Python has a concise way to create lists called **[list comprehensions](https://docs.python.org/3/tutorial/datastructures.html#list-comprehensions)** - perfect for generating test data!

**Pattern:** `[expression for item in iterable]`

**Why learn this now?**
- Perfect for generating test data (which we'll need for performance testing!)
- More readable and Pythonic than traditional loops
- We'll use this pattern extensively in data processing

In [None]:
# Traditional approach with loops
numbers = []
for i in range(5):
    numbers.append(i * 2)
print(f"Traditional loop: {numbers}")

# List comprehension - more concise!
numbers_comp = [i * 2 for i in range(5)]
print(f"List comprehension: {numbers_comp}")

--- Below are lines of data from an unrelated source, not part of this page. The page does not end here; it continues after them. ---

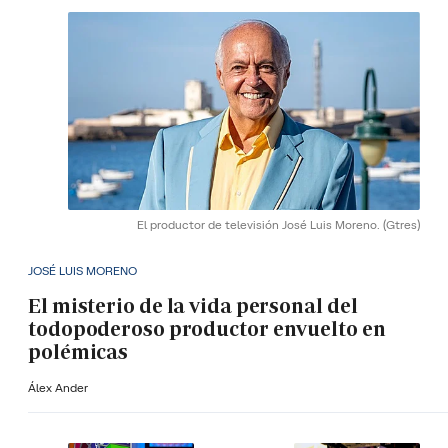
El productor de televisión José Luis Moreno.
(Gtres)
JOSÉ LUIS MORENO
El misterio de la vida personal del
todopoderoso productor envuelto en
polémicas
Álex Ander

# Pattern: [expression for item in iterable]
emails = [f"user_{i}@email.com" for i in range(3)]
print(f"Generated emails: {emails}")

### 🛠️ Your Turn: Practice List Comprehensions

In [None]:
# TODO: Create a list of squares for numbers 1-10 using a list comprehension

# TODO: Create a list of even numbers from 0-20 using a list comprehension

# TODO: Create a list of customer emails for customer IDs 100-105

---

# 🔬 Interactive Exercise: AI-Assisted Performance Detective

**Challenge:** Help optimize this slow code using GenAI tools!

## Step 1: The Slow Code

First, let's create some test data and implement a slow customer VIP lookup system.

In [None]:
import time

# Generate large customer database using list comprehensions!
customers = [f"customer_{i}@email.com" for i in range(50000)]
vip_customers = [f"customer_{i}@email.com" for i in range(0, 50000, 100)]  # Every 100th customer

print(f"Total customers: {len(customers):,}")
print(f"VIP customers: {len(vip_customers):,}")
print(f"First few VIPs: {vip_customers[:5]}")

In [None]:
# Slow approach - checking VIP status using list membership
def is_vip_slow(email, vip_list):
    """Check if customer is VIP - using list membership"""
    return email in vip_list

# Let's time this approach
start_time = time.time()
vip_count = 0

for customer in customers[:1000]:  # Check first 1000 customers
    if is_vip_slow(customer, vip_customers):
        vip_count += 1

slow_time = time.time() - start_time
print(f"Slow approach: {slow_time:.4f} seconds, found {vip_count} VIPs")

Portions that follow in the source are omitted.